Geoff Jellis, Director for the Midlands said:
The fact that EES has been so successful over 30 years in developing talented scientists and engineers who go on to fulfilling careers in these sectors shows what a valuable start these young people are getting to their own careers. Over 30 years more than 30,000 young people have successfully graduated from EES and research suggests that over 90% of EES students go on the science, technology, engineering or maths degrees and 77% of them start careers in these sectors.
- EES is the longest running business/education programme in the UK Engineering sector and offers a ‘real life’ 6 month science, engineering or technology project, working with a local employer, to teams of young people aged 16-17. The project tackles a real issue for the employer, which provides mentor support to the project team, and enables the young people to develop their skills in project management, report writing, team work and many other employability skills.
- The project also helps raise awareness of related careers and helps to inform further education and career choices, as well as helping employers contribute to the national skills pool in science, technology, engineering and maths (STEM), and develop their own future talent pipeline. The project is run by the education charity EDT which arranges STEM experience activities for over 20,000 young people a year through a range of different programmes.
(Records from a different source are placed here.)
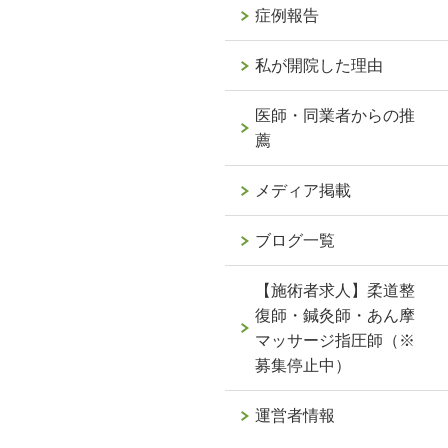
症例報告
私が開院した理由
医師・同業者からの推
薦
メディア掲載
ブログ一覧
【施術者求人】柔道整
復師・鍼灸師・あん摩
マッサージ指圧師（※
募集停止中）
運営者情報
- The EDT is a nationwide education charity and the leading organisation working to inspire young people into careers in science, technology, engineering and mathematics (STEM) through business/education links. Having worked in this area for 25 years and having national reach, EDT is expert in encouraging young people to focus on the opportunities that STEM careers can offer. EDT Programmes include First Edition, Go4SET, Open Industry, Engineering Education Scheme, Headstart, The Year in Industry and Industrial Cadets.